Requirement: Please restate the entries below word for word, leaving out any pictures.

Source data:
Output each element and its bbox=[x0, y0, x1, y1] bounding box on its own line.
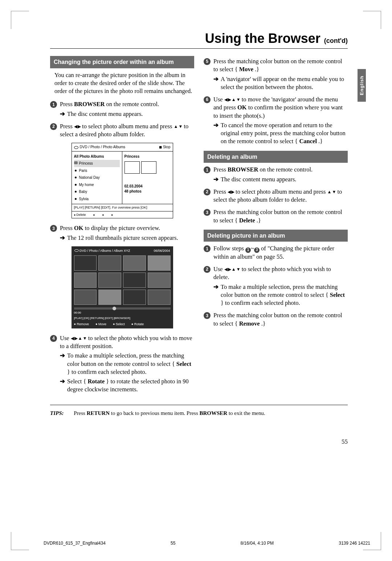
thumbnail-grid-screenshot: DVD / Photo / Albums / Album XYZ06/06/20… bbox=[72, 246, 173, 328]
delete-step-2: 2 Press ◀ ▶ to select photo album menu a… bbox=[204, 188, 348, 204]
delpic-step-3: 3 Press the matching color button on the… bbox=[204, 311, 348, 328]
disc-icon bbox=[74, 146, 78, 149]
crop-mark bbox=[11, 11, 11, 29]
left-column: Changing the picture order within an alb… bbox=[50, 56, 194, 398]
language-tab: English bbox=[358, 69, 366, 102]
arrow-icon: ➔ bbox=[213, 75, 219, 83]
arrow-icon: ➔ bbox=[213, 283, 219, 291]
tips-footer: TIPS: Press RETURN to go back to previou… bbox=[50, 405, 348, 416]
crop-mark bbox=[11, 11, 29, 11]
step-5: 5 Press the matching color button on the… bbox=[204, 57, 348, 91]
step-4: 4 Use ◀ ▶ ▲ ▼ to select the photo which … bbox=[50, 334, 194, 394]
arrow-icon: ➔ bbox=[60, 378, 65, 386]
print-footer: DVDR610_615_37_Engfinal434 55 8/16/04, 4… bbox=[44, 541, 370, 546]
step-number-icon: 2 bbox=[204, 266, 211, 273]
arrow-icon: ➔ bbox=[60, 234, 65, 242]
step-number-icon: 4 bbox=[50, 335, 57, 342]
arrow-icon: ➔ bbox=[213, 175, 219, 183]
disc-icon bbox=[74, 249, 79, 252]
delpic-step-1: 1 Follow steps 1~3 of "Changing the pict… bbox=[204, 245, 348, 261]
step-number-icon: 3 bbox=[50, 225, 57, 232]
page-title: Using the Browser (cont'd) bbox=[50, 31, 348, 49]
step-3: 3 Press OK to display the picture overvi… bbox=[50, 224, 194, 242]
intro-text: You can re-arrange the picture position … bbox=[54, 71, 194, 96]
section-head-delete-picture: Deleting picture in an album bbox=[204, 230, 348, 242]
delpic-step-2: 2 Use ◀ ▶ ▲ ▼ to select the photo which … bbox=[204, 265, 348, 307]
step-number-icon: 2 bbox=[50, 123, 57, 130]
step-ref-icon: 3 bbox=[254, 247, 260, 253]
step-number-icon: 1 bbox=[204, 245, 211, 252]
step-number-icon: 2 bbox=[204, 189, 211, 195]
page-number: 55 bbox=[50, 438, 348, 445]
step-6: 6 Use ◀ ▶ ▲ ▼ to move the 'navigator' ar… bbox=[204, 96, 348, 146]
step-ref-icon: 1 bbox=[245, 247, 251, 253]
step-number-icon: 1 bbox=[50, 101, 57, 108]
right-column: 5 Press the matching color button on the… bbox=[204, 56, 348, 398]
step-number-icon: 3 bbox=[204, 312, 211, 319]
step-number-icon: 6 bbox=[204, 96, 211, 103]
arrow-icon: ➔ bbox=[60, 110, 65, 118]
crop-mark bbox=[381, 11, 381, 29]
step-number-icon: 5 bbox=[204, 58, 211, 65]
arrow-icon: ➔ bbox=[213, 121, 219, 129]
step-number-icon: 1 bbox=[204, 166, 211, 173]
crop-mark bbox=[363, 550, 381, 550]
crop-mark bbox=[363, 11, 381, 11]
crop-mark bbox=[11, 550, 29, 550]
step-number-icon: 3 bbox=[204, 209, 211, 216]
crop-mark bbox=[381, 532, 381, 550]
crop-mark bbox=[11, 532, 11, 550]
arrow-icon: ➔ bbox=[60, 352, 65, 360]
delete-step-3: 3 Press the matching color button on the… bbox=[204, 208, 348, 225]
section-head-change-order: Changing the picture order within an alb… bbox=[50, 56, 194, 68]
step-2: 2 Press ◀ ▶ to select photo album menu a… bbox=[50, 122, 194, 139]
delete-step-1: 1 Press BROWSER on the remote control. ➔… bbox=[204, 166, 348, 183]
step-1: 1 Press BROWSER on the remote control. ➔… bbox=[50, 100, 194, 118]
album-menu-screenshot: DVD / Photo / Photo Albums ◼ Stop All Ph… bbox=[72, 143, 173, 218]
section-head-delete-album: Deleting an album bbox=[204, 151, 348, 163]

Reply:
Output each element and its bbox=[x0, y0, x1, y1] bounding box on its own line.
thumbnail-grid-screenshot: DVD / Photo / Albums / Album XYZ06/06/20… bbox=[72, 246, 173, 328]
delete-step-2: 2 Press ◀ ▶ to select photo album menu a… bbox=[204, 188, 348, 204]
delpic-step-3: 3 Press the matching color button on the… bbox=[204, 311, 348, 328]
disc-icon bbox=[74, 146, 78, 149]
crop-mark bbox=[11, 11, 11, 29]
left-column: Changing the picture order within an alb… bbox=[50, 56, 194, 398]
language-tab: English bbox=[358, 69, 366, 102]
arrow-icon: ➔ bbox=[213, 75, 219, 83]
arrow-icon: ➔ bbox=[213, 283, 219, 291]
tips-footer: TIPS: Press RETURN to go back to previou… bbox=[50, 405, 348, 416]
crop-mark bbox=[11, 11, 29, 11]
step-5: 5 Press the matching color button on the… bbox=[204, 57, 348, 91]
step-4: 4 Use ◀ ▶ ▲ ▼ to select the photo which … bbox=[50, 334, 194, 394]
arrow-icon: ➔ bbox=[60, 378, 65, 386]
print-footer: DVDR610_615_37_Engfinal434 55 8/16/04, 4… bbox=[44, 541, 370, 546]
step-number-icon: 2 bbox=[204, 266, 211, 273]
arrow-icon: ➔ bbox=[60, 234, 65, 242]
step-number-icon: 4 bbox=[50, 335, 57, 342]
arrow-icon: ➔ bbox=[213, 175, 219, 183]
disc-icon bbox=[74, 249, 79, 252]
delpic-step-1: 1 Follow steps 1~3 of "Changing the pict… bbox=[204, 245, 348, 261]
step-number-icon: 3 bbox=[50, 225, 57, 232]
page-title: Using the Browser (cont'd) bbox=[50, 31, 348, 49]
step-3: 3 Press OK to display the picture overvi… bbox=[50, 224, 194, 242]
intro-text: You can re-arrange the picture position … bbox=[54, 71, 194, 96]
section-head-delete-picture: Deleting picture in an album bbox=[204, 230, 348, 242]
delpic-step-2: 2 Use ◀ ▶ ▲ ▼ to select the photo which … bbox=[204, 265, 348, 307]
step-number-icon: 2 bbox=[50, 123, 57, 130]
step-ref-icon: 3 bbox=[254, 247, 260, 253]
step-number-icon: 1 bbox=[204, 245, 211, 252]
step-number-icon: 2 bbox=[204, 189, 211, 195]
page-number: 55 bbox=[50, 438, 348, 445]
step-6: 6 Use ◀ ▶ ▲ ▼ to move the 'navigator' ar… bbox=[204, 96, 348, 146]
step-ref-icon: 1 bbox=[245, 247, 251, 253]
step-number-icon: 1 bbox=[50, 101, 57, 108]
right-column: 5 Press the matching color button on the… bbox=[204, 56, 348, 398]
step-number-icon: 3 bbox=[204, 312, 211, 319]
step-number-icon: 6 bbox=[204, 96, 211, 103]
arrow-icon: ➔ bbox=[60, 110, 65, 118]
crop-mark bbox=[381, 11, 381, 29]
step-number-icon: 5 bbox=[204, 58, 211, 65]
arrow-icon: ➔ bbox=[213, 121, 219, 129]
step-number-icon: 1 bbox=[204, 166, 211, 173]
crop-mark bbox=[363, 550, 381, 550]
crop-mark bbox=[363, 11, 381, 11]
crop-mark bbox=[11, 550, 29, 550]
step-number-icon: 3 bbox=[204, 209, 211, 216]
crop-mark bbox=[381, 532, 381, 550]
crop-mark bbox=[11, 532, 11, 550]
arrow-icon: ➔ bbox=[60, 352, 65, 360]
delete-step-3: 3 Press the matching color button on the… bbox=[204, 208, 348, 225]
section-head-change-order: Changing the picture order within an alb… bbox=[50, 56, 194, 68]
step-2: 2 Press ◀ ▶ to select photo album menu a… bbox=[50, 122, 194, 139]
delete-step-1: 1 Press BROWSER on the remote control. ➔… bbox=[204, 166, 348, 183]
step-1: 1 Press BROWSER on the remote control. ➔… bbox=[50, 100, 194, 118]
album-menu-screenshot: DVD / Photo / Photo Albums ◼ Stop All Ph… bbox=[72, 143, 173, 218]
section-head-delete-album: Deleting an album bbox=[204, 151, 348, 163]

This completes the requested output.